1) Security logging coverage
SellerUX by Nestos Shop gathers security logs across systems that process Amazon Information, including API channels, administrative interfaces, data-store access paths, and infrastructure events.
- We log event success/failure, timestamp, access attempts, and system errors.
- We log data-change activity, privilege changes, and suspicious request patterns.
- Logs are centrally stored with access controls and anti-tamper protections.
- Restricted backend order, shipment, and retention actions are also written to dedicated audit log records for internal review.
2) Monitoring and suspicious activity detection
- Real-time alerting for high-risk and anomaly-based events is configured as a required production control.
- Examples include repeated unauthorized calls, unusual request volume, abnormal data retrieval, and access to canary records.
- On-call procedures require triage, investigation, and documented outcomes for each triggered security alarm.
3) Incident investigation procedure
- Security alerts generate investigation tickets with assigned ownership.
- Investigations preserve chain-of-custody records for logs and forensic artifacts.
- Corrective actions and preventive controls are documented and tracked to closure.
4) PII logging position and legal exception
Logs must not contain Amazon customer PII unless the PII is strictly necessary to meet legal obligations (including tax or regulatory requirements).

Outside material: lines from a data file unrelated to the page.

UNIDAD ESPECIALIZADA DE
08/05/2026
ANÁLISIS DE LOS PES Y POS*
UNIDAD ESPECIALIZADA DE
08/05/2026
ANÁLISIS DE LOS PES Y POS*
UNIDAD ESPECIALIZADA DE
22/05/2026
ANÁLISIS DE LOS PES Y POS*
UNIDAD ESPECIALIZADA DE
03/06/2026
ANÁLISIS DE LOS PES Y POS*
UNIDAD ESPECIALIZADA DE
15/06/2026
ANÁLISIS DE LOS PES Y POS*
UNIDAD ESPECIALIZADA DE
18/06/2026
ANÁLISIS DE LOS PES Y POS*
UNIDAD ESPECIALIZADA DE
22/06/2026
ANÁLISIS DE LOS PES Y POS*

Our default control is to avoid PII logging by design.
- Application and infrastructure logs use redaction and masking rules.

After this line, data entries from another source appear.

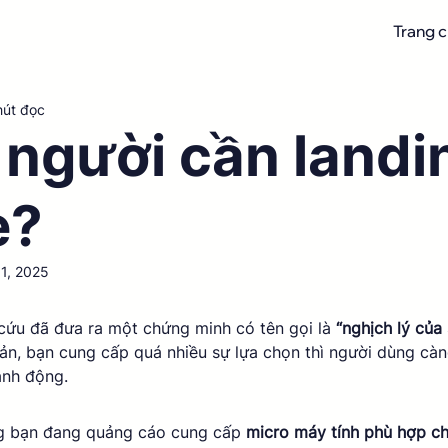
Trang 
hút đọc
à người cần landi
e?
 1, 2025
 NaN/5 sao.
cứu đã đưa ra một chứng minh có tên gọi là 
“nghịch lý của
ản, bạn cung cấp quá nhiều sự lựa chọn thì người dùng càn
ành động. 
g bạn đang quảng cáo cung cấp 
micro máy tính phù hợp ch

- Sensitive request/response fields are excluded from log payloads.
- Legal exceptions include tax invoice obligations, statutory accounting records, and regulator-requested security evidence for incident handling.
- If legal retention of specific fields is required, only minimum necessary data is captured, access is restricted to authorized compliance/security roles, access is audit logged, and retention is policy-limited.